Aujourd'hui les catégories sociales sont bousculées, les ouvriers sont moins nombreux, privant le communisme de sa classe laborieuse, les femmes travaillent de plus en plus, les rôles sociaux éclatent, les institutions de socialisation comme la famille ou l'école se transforment. Les politiques sociales se déplacent vers l'individu.
Les liens primaires (famille, village, travail) ont disparu. Les liens sociaux, liés aux solidarités de classes et d'appartenance religieuse et sociale, sont fragiles. L'égalité s'oppose à l'autorité, l'ouverture s'oppose à la fermeture, le droit au devoir.  La société moderne est paradoxale : l'individu est célébré pour son autonomie, mais l'individualisme est perçu comme un vice, comme un égoïsme, comme une destruction du lien social.  


L'individualisation est devenue une valeur, la démocratie doit considérer sérieusement cette donne, au risque de perdre le soutien des électeurs.


Comment faire quand l'individu préfère la propriété, le parcours individuel à la contribution collective ? Les décisions autoritaires comme augmenter les impôts au nom de la solidarité ou de l'égalité, finissent par rendre le pouvoir impopulaire, et les sanctions électorales suivent.


Comment l'Etat-providence peut-il demeurer garant du bien-être commun et individuel quand l'individu contemporain se montre sceptique à l'endroit de l'Etat et de son efficacité. Les Français critiquent l'état et tissent désormais des réseaux sociaux où l'affectivité et l'entre-soi prévaudraient sur le grand collectif sous forme d'associations, et de réseaux d'entre-aide.
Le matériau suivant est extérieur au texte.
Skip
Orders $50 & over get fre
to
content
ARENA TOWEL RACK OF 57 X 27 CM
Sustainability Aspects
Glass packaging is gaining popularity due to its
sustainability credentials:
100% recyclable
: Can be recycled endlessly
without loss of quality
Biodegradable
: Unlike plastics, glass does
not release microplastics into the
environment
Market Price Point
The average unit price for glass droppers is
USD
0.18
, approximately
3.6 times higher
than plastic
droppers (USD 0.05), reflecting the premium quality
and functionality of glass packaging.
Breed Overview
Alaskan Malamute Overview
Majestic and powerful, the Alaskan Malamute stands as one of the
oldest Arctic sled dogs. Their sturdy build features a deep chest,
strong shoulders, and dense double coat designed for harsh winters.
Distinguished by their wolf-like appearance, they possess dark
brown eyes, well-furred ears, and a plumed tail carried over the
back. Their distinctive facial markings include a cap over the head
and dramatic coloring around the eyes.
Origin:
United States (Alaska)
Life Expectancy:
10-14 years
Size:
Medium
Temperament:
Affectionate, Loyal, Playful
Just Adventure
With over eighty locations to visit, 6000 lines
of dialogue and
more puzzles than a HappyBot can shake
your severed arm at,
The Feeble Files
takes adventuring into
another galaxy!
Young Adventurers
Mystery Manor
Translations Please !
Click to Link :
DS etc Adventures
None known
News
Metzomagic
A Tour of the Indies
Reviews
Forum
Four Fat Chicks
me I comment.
Pour se développer dans nos sociétés, l'individu a besoin d'être soutenu par un système politique personnalisé. Les droits sociaux ne peuvent plus être vus comme des formes d'assistanat généralisé ou égalitaire, mais plutôt comme des leviers de reconnaissance et d'expression individualisés. L'Etat social pourrait fournir un cadre collectif propice au développement de l'individu : formation professionnelle, accompagnement, médiation, aide en cas d'accidents etc.
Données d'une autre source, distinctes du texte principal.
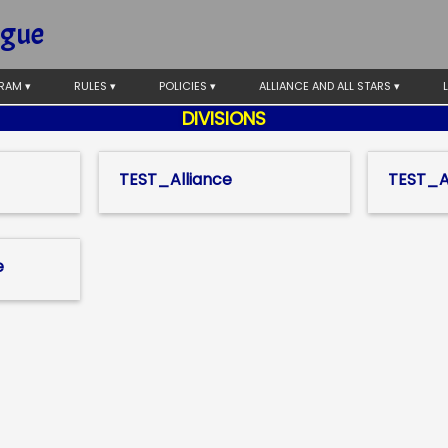
ague
RAM ▾
RULES ▾
POLICIES ▾
ALLIANCE AND ALL STARS ▾
DIVISIONS
TEST_Alliance
TEST_Al
e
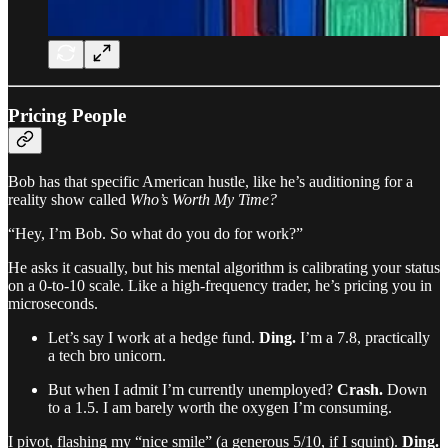
Pricing People
Bob has that specific American hustle, like he’s auditioning for a
reality show called
Who’s Worth My Time?
“Hey, I’m Bob. So what do you do for work?”
He asks it casually, but his mental algorithm is calibrating your status
on a 0-to-10 scale. Like a high-frequency trader, he’s pricing you in
microseconds.
Let’s say I work at a hedge fund.
Ding.
I’m a 7.8, practically
a tech bro unicorn.
But when I admit I’m currently unemployed?
Crash.
Down
to a 1.5. I am barely worth the oxygen I’m consuming.
I pivot, flashing my “nice smile” (a generous 5/10, if I squint).
Ding.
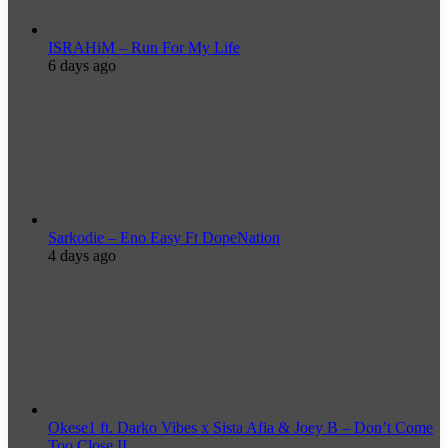
ISRAHiM – Run For My Life
6 days ago
Sarkodie – Eno Easy Ft DopeNation
4 days ago
Okese1 ft. Darko Vibes x Sista Afia & Joey B – Don’t Come
Too Close II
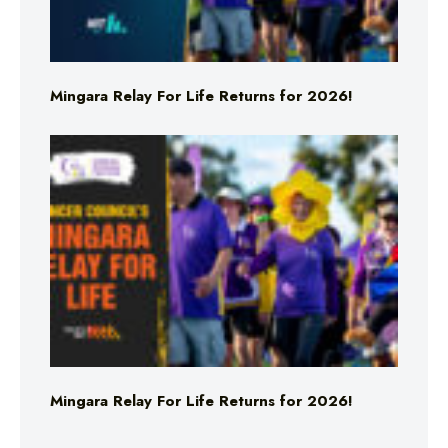
Mingara Relay For Life Returns for 2026!
Mingara Relay For Life Returns for 2026!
Le modèle social pose la question de l'individuel et du collectif. Quelles sont les limites entre l'individualisme et la solidarité ?
Comment le modèle social pourra-t-il prendre en compte la vie personnelle, et ses aléas, comme les problèmes liés à la séparation des couples, et la nécessité pour les parents de trouver des solutions sur le plan personnel et professionnel. Le modèle social devrait également répondre aux besoins grandissants en formation et apprentissage dans une société en constante évolution.


Dans une société individualiste, il est important de personnaliser la solidarité, et de mieux fixer les limites entre l'individu et le collectif.